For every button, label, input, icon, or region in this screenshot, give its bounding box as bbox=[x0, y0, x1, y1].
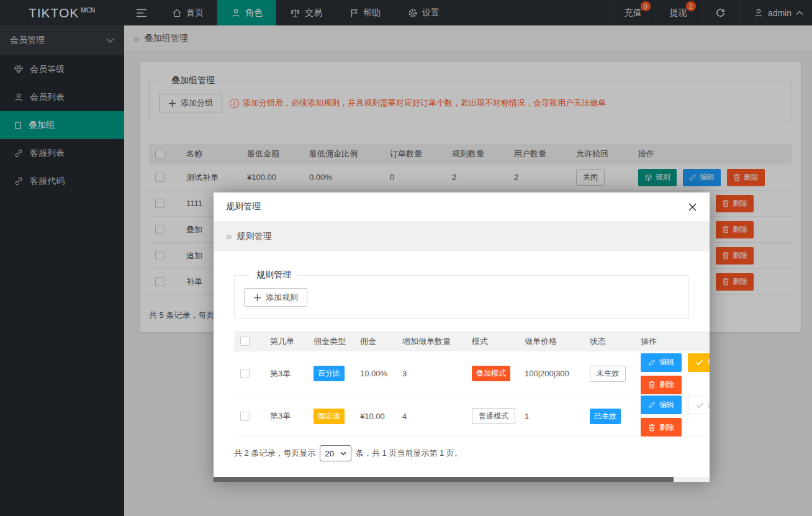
cell-order-no: 第3单 bbox=[264, 410, 307, 422]
mode-badge: 普通模式 bbox=[472, 408, 515, 424]
mode-badge: 叠加模式 bbox=[472, 366, 510, 381]
cell-commission: ¥10.00 bbox=[354, 412, 396, 421]
edit-button-label: 编辑 bbox=[659, 357, 674, 368]
check-icon bbox=[695, 359, 703, 366]
delete-button[interactable]: 删除 bbox=[641, 418, 682, 437]
col-header-status: 状态 bbox=[584, 336, 634, 347]
rule-panel-legend: 规则管理 bbox=[250, 269, 297, 281]
scrollbar-thumb[interactable] bbox=[214, 477, 674, 482]
delete-button-label: 删除 bbox=[659, 422, 674, 433]
rule-table-header: 第几单 佣金类型 佣金 增加做单数量 模式 做单价格 状态 操作 bbox=[234, 331, 710, 351]
add-rule-button[interactable]: 添加规则 bbox=[244, 288, 307, 307]
row-checkbox[interactable] bbox=[240, 412, 250, 421]
activate-button[interactable]: 生效 bbox=[688, 353, 710, 372]
col-header-order-no: 第几单 bbox=[264, 336, 307, 347]
table-row: 第3单 百分比 10.00% 3 叠加模式 100|200|300 未生效 编辑 bbox=[234, 351, 710, 396]
edit-button[interactable]: 编辑 bbox=[641, 396, 682, 414]
check-icon bbox=[696, 402, 704, 409]
commission-type-badge: 固定值 bbox=[314, 409, 345, 424]
col-header-commission: 佣金 bbox=[354, 336, 396, 347]
delete-button-label: 删除 bbox=[659, 379, 674, 390]
trash-icon bbox=[648, 423, 656, 432]
breadcrumb-chevrons-icon: » bbox=[226, 231, 232, 242]
delete-button[interactable]: 删除 bbox=[641, 376, 682, 394]
pagination-prefix: 共 2 条记录，每页显示 bbox=[234, 448, 315, 459]
pencil-icon bbox=[648, 401, 656, 409]
add-rule-label: 添加规则 bbox=[266, 292, 298, 303]
rule-management-modal: 规则管理 » 规则管理 规则管理 添加规则 第几单 佣金类型 bbox=[214, 192, 710, 482]
chevron-down-icon bbox=[340, 451, 346, 456]
page-size-value: 20 bbox=[325, 449, 333, 458]
activated-button-label: 已生效 bbox=[708, 400, 710, 410]
table-row: 第3单 固定值 ¥10.00 4 普通模式 1 已生效 编辑 bbox=[234, 396, 710, 437]
cell-price: 100|200|300 bbox=[518, 369, 584, 378]
horizontal-scrollbar[interactable] bbox=[214, 477, 710, 482]
edit-button-label: 编辑 bbox=[659, 400, 674, 410]
cell-price: 1 bbox=[518, 412, 584, 421]
plus-icon bbox=[253, 294, 261, 302]
cell-add-count: 3 bbox=[396, 369, 466, 378]
rule-table: 第几单 佣金类型 佣金 增加做单数量 模式 做单价格 状态 操作 第3单 百分比… bbox=[234, 331, 710, 437]
modal-breadcrumb: » 规则管理 bbox=[214, 221, 710, 251]
col-header-price: 做单价格 bbox=[518, 336, 584, 347]
status-badge: 未生效 bbox=[590, 366, 626, 382]
commission-type-badge: 百分比 bbox=[314, 366, 345, 381]
cell-commission: 10.00% bbox=[354, 369, 396, 378]
close-icon[interactable] bbox=[688, 202, 697, 212]
edit-button[interactable]: 编辑 bbox=[641, 353, 682, 372]
header-checkbox[interactable] bbox=[240, 337, 250, 346]
modal-titlebar: 规则管理 bbox=[214, 192, 710, 221]
col-header-mode: 模式 bbox=[466, 336, 518, 347]
cell-add-count: 4 bbox=[396, 412, 466, 421]
modal-title: 规则管理 bbox=[226, 201, 261, 212]
pencil-icon bbox=[648, 359, 656, 366]
row-checkbox[interactable] bbox=[240, 369, 250, 378]
trash-icon bbox=[648, 381, 656, 389]
cell-order-no: 第3单 bbox=[264, 368, 307, 379]
page-size-select[interactable]: 20 bbox=[320, 445, 351, 461]
activate-button-label: 生效 bbox=[707, 357, 710, 368]
col-header-actions: 操作 bbox=[634, 336, 710, 347]
pagination-suffix: 条，共 1 页当前显示第 1 页。 bbox=[356, 448, 462, 459]
col-header-add-count: 增加做单数量 bbox=[396, 336, 466, 347]
modal-breadcrumb-label: 规则管理 bbox=[237, 231, 271, 242]
activated-button-disabled: 已生效 bbox=[688, 396, 710, 414]
modal-body: 规则管理 添加规则 第几单 佣金类型 佣金 增加做单数量 模式 做单价格 状态 bbox=[214, 251, 710, 482]
status-badge: 已生效 bbox=[590, 409, 621, 424]
col-header-commission-type: 佣金类型 bbox=[307, 336, 354, 347]
rule-table-pagination: 共 2 条记录，每页显示 20 条，共 1 页当前显示第 1 页。 bbox=[234, 445, 710, 461]
rule-panel: 规则管理 添加规则 bbox=[234, 269, 689, 319]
○ ○ ○
▶ WHAT YOU NEED TO DO
In your copy, please omit the pictures and print every line of the records exactly.

▶ FINAL ANSWER
For every button, label, input, icon, or region in this screenshot, give its bounding box as bbox=[x0, y0, x1, y1].
cell-order-no: 第3单 bbox=[264, 410, 307, 422]
mode-badge: 普通模式 bbox=[472, 408, 515, 424]
mode-badge: 叠加模式 bbox=[472, 366, 510, 381]
cell-commission: ¥10.00 bbox=[354, 412, 396, 421]
edit-button-label: 编辑 bbox=[659, 357, 674, 368]
check-icon bbox=[695, 359, 703, 366]
delete-button[interactable]: 删除 bbox=[641, 418, 682, 437]
col-header-status: 状态 bbox=[584, 336, 634, 347]
rule-panel-legend: 规则管理 bbox=[250, 269, 297, 281]
scrollbar-thumb[interactable] bbox=[214, 477, 674, 482]
delete-button-label: 删除 bbox=[659, 422, 674, 433]
rule-table-header: 第几单 佣金类型 佣金 增加做单数量 模式 做单价格 状态 操作 bbox=[234, 331, 710, 351]
add-rule-button[interactable]: 添加规则 bbox=[244, 288, 307, 307]
row-checkbox[interactable] bbox=[240, 412, 250, 421]
activate-button[interactable]: 生效 bbox=[688, 353, 710, 372]
col-header-order-no: 第几单 bbox=[264, 336, 307, 347]
table-row: 第3单 百分比 10.00% 3 叠加模式 100|200|300 未生效 编辑 bbox=[234, 351, 710, 396]
edit-button[interactable]: 编辑 bbox=[641, 396, 682, 414]
check-icon bbox=[696, 402, 704, 409]
commission-type-badge: 固定值 bbox=[314, 409, 345, 424]
col-header-commission: 佣金 bbox=[354, 336, 396, 347]
delete-button-label: 删除 bbox=[659, 379, 674, 390]
trash-icon bbox=[648, 423, 656, 432]
breadcrumb-chevrons-icon: » bbox=[226, 231, 232, 242]
delete-button[interactable]: 删除 bbox=[641, 376, 682, 394]
pagination-prefix: 共 2 条记录，每页显示 bbox=[234, 448, 315, 459]
pencil-icon bbox=[648, 401, 656, 409]
add-rule-label: 添加规则 bbox=[266, 292, 298, 303]
rule-management-modal: 规则管理 » 规则管理 规则管理 添加规则 第几单 佣金类型 bbox=[214, 192, 710, 482]
chevron-down-icon bbox=[340, 451, 346, 456]
page-size-value: 20 bbox=[325, 449, 333, 458]
activated-button-label: 已生效 bbox=[708, 400, 710, 410]
table-row: 第3单 固定值 ¥10.00 4 普通模式 1 已生效 编辑 bbox=[234, 396, 710, 437]
cell-price: 100|200|300 bbox=[518, 369, 584, 378]
horizontal-scrollbar[interactable] bbox=[214, 477, 710, 482]
edit-button-label: 编辑 bbox=[659, 400, 674, 410]
cell-price: 1 bbox=[518, 412, 584, 421]
plus-icon bbox=[253, 294, 261, 302]
cell-add-count: 3 bbox=[396, 369, 466, 378]
rule-table: 第几单 佣金类型 佣金 增加做单数量 模式 做单价格 状态 操作 第3单 百分比… bbox=[234, 331, 710, 437]
modal-breadcrumb: » 规则管理 bbox=[214, 221, 710, 251]
col-header-price: 做单价格 bbox=[518, 336, 584, 347]
status-badge: 未生效 bbox=[590, 366, 626, 382]
commission-type-badge: 百分比 bbox=[314, 366, 345, 381]
cell-commission: 10.00% bbox=[354, 369, 396, 378]
close-icon[interactable] bbox=[688, 202, 697, 212]
edit-button[interactable]: 编辑 bbox=[641, 353, 682, 372]
header-checkbox[interactable] bbox=[240, 337, 250, 346]
modal-titlebar: 规则管理 bbox=[214, 192, 710, 221]
col-header-mode: 模式 bbox=[466, 336, 518, 347]
cell-add-count: 4 bbox=[396, 412, 466, 421]
modal-title: 规则管理 bbox=[226, 201, 261, 212]
pencil-icon bbox=[648, 359, 656, 366]
row-checkbox[interactable] bbox=[240, 369, 250, 378]
trash-icon bbox=[648, 381, 656, 389]
cell-order-no: 第3单 bbox=[264, 368, 307, 379]
page-size-select[interactable]: 20 bbox=[320, 445, 351, 461]
activate-button-label: 生效 bbox=[707, 357, 710, 368]
col-header-actions: 操作 bbox=[634, 336, 710, 347]
pagination-suffix: 条，共 1 页当前显示第 1 页。 bbox=[356, 448, 462, 459]
col-header-add-count: 增加做单数量 bbox=[396, 336, 466, 347]
modal-breadcrumb-label: 规则管理 bbox=[237, 231, 271, 242]
activated-button-disabled: 已生效 bbox=[688, 396, 710, 414]
modal-body: 规则管理 添加规则 第几单 佣金类型 佣金 增加做单数量 模式 做单价格 状态 bbox=[214, 251, 710, 482]
status-badge: 已生效 bbox=[590, 409, 621, 424]
col-header-commission-type: 佣金类型 bbox=[307, 336, 354, 347]
rule-table-pagination: 共 2 条记录，每页显示 20 条，共 1 页当前显示第 1 页。 bbox=[234, 445, 710, 461]
rule-panel: 规则管理 添加规则 bbox=[234, 269, 689, 319]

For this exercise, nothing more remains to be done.